Le premier patient infecté par le coronavirus sur le sol français a pu quitter le CHU de Bordeaux jeudi dernier, où il était hospitalisé depuis le 23 janvier. Comment a-t-il été pris en charge ? La région pourra-t-elle accueillir tous ses malades en cas d’épidémie ?
Après 22 jours d’hospitalisation au sein du service des maladies infectieuses et tropicales du CHU de Bordeaux, l’homme âgé de 48 ans atteint de la pneumonie virale Covid-19 a pu quitter l’établissement de santé : il est cliniquement et virologiquement guéri. « Ces examens biologiques, sanguins et radiologiques sont normaux, il ne présente plus aucuns symptômes et semble être en mesure socialement et psychologiquement de retourner à son domicile », précise le professeur Denis Malvy, responsable de l’unité maladies tropicales et du voyageur.

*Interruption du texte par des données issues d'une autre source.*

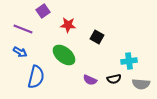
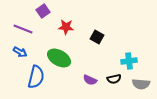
red star: moved 2 px left, 2 px down
green ellipse: moved 5 px left, 3 px down; rotated 10 degrees counterclockwise
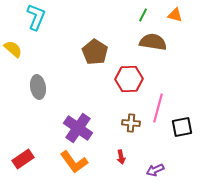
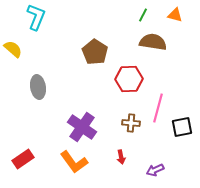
purple cross: moved 4 px right, 1 px up
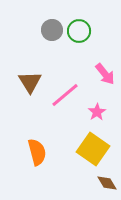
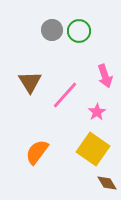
pink arrow: moved 2 px down; rotated 20 degrees clockwise
pink line: rotated 8 degrees counterclockwise
orange semicircle: rotated 128 degrees counterclockwise
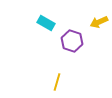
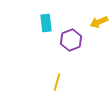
cyan rectangle: rotated 54 degrees clockwise
purple hexagon: moved 1 px left, 1 px up; rotated 20 degrees clockwise
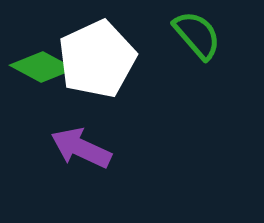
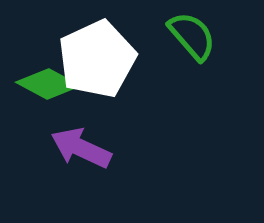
green semicircle: moved 5 px left, 1 px down
green diamond: moved 6 px right, 17 px down
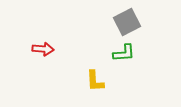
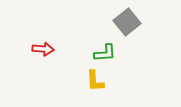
gray square: rotated 12 degrees counterclockwise
green L-shape: moved 19 px left
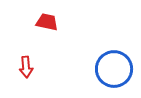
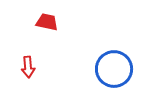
red arrow: moved 2 px right
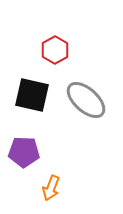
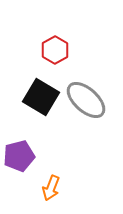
black square: moved 9 px right, 2 px down; rotated 18 degrees clockwise
purple pentagon: moved 5 px left, 4 px down; rotated 16 degrees counterclockwise
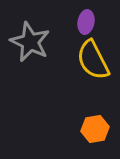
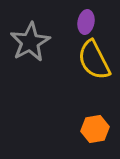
gray star: rotated 18 degrees clockwise
yellow semicircle: moved 1 px right
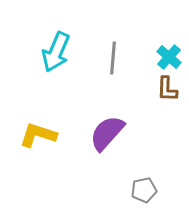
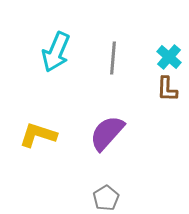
gray pentagon: moved 38 px left, 8 px down; rotated 20 degrees counterclockwise
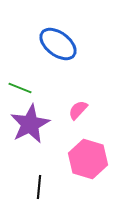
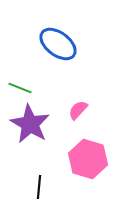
purple star: rotated 15 degrees counterclockwise
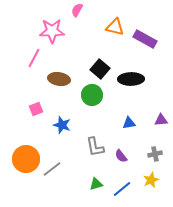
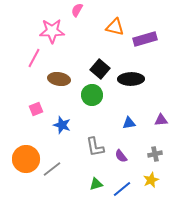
purple rectangle: rotated 45 degrees counterclockwise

Le patient a souffert d’une pneumonie bilatérale et avait été placé en chambre d’isolement à pression négative (pour éviter la dissémination du virus), sous la surveillance 24heures sur 24 du personnel soignant. De son chevet, il pouvait communiquer par téléphone avec un praticien hospitalier infectiologue référent. Celui-ci était revêtu de la tête au pied d’une tenue de protection : charlotte sur les cheveux, blouse bleue, casaque imperméable, tablier en plastique, lunettes et masque de protection respiratoire FFP2, gants, sur-bottes, etc.
Un traitement anti-viral à l’essai
Le malade a bénéficié de traitements « supplétifs » pour diminuer la fièvre et calmer une toux persistante. Il s’est aussi vu administrer, à usage compassionnel, un antiviral spécifique empêchant la multiplication du virus : le Remdesivir, connu pour diminuer significativement la mortalité chez les personnes atteintes du virus Ebola (dont le taux de létalité peut atteindre 90 %). Administré par voie intraveineuse pendant dix jours et diffusant dans les poumons, ce médicament fait actuellement l’objet d’un essai clinique thérapeutique comparatif randomisé (aléatoire) en Chine, en concertation avec l’Organisation mondiale de la santé (OMS).
La combinaison de deux autres molécules, Lopinavir et Ritonavir (association sous le nom Kaletra), habituellement employées contre le VIH, est aussi à l’étude et prescrite. Elle avait déjà fait l’objet d’une utilisation expérimentale face aux coronavirus du SRAS (SARS-CoV) en 2012-2013 et du syndrome respiratoire du Moyen-Orient (MERS-CoV), apparu en 2012.
Par ailleurs, le patient va bénéficier d’un suivi médical (biologique, radiologique…) durant un mois et d’un suivi psychologique, qui a débuté lors de son séjour : « Il a subi un stress lié au confinement durant 22 jours (contre 14 jours en moyenne en Chine) et au fait d’être le premier cas en France de cette maladie émergente », souligne le Pr Malvy. Il peut aussi joindre le CHU à tout moment.
Comment la Nouvelle-Aquitaine se prépare à une épidémie
Avec désormais plus de 71 000 personnes touchées dans une trentaine de pays dans le monde, un taux de mortalité d’environ 2,2 % en Chine (contre 0,5 % environ pour la grippe saisonnière), et près de 2000 décès à déplorer, le Covid-19 continue d’inquiéter. Toutefois, le Pr Malvy se veut rassurant : « Pour l’heure, tout montre que le risque est maîtrisable. »
En cas d’épidémie en France, le CHU de Bordeaux fait partie des centres de référence et assure avoir les moyens d’accueillir les patients touchés, notamment ceux « excréteurs », à la toux incoercible : « Bordeaux dispose de 6 chambres à pression négative, mais nous pouvons étendre le dispositif de confinement à une aile complète de l’Hôpital, soit une trentaine de lits si besoin », précise l’infectiologue.
Les CHU de Poitiers et Limoges seront aussi en mesure d’accueillir des malades. Si besoin, le dispositif peut être élargi aux 17 centres hospitaliers de la région bénéficiant d’un service d’infectiologie. Enfin, en cas de forte épidémie, les personnes infectées ne présentant pas de symptômes seraient maintenues à leur domicile.
Côté vaccins, la recherche est en cours, notamment à l’Institut Pasteur à Paris. Quatre candidats contre le Covid-19 sont actuellement en préparation dans différents laboratoires. Mais leur mise au point peut prendre plusieurs mois pendant lesquels le virus peut muter et aussi disparaître.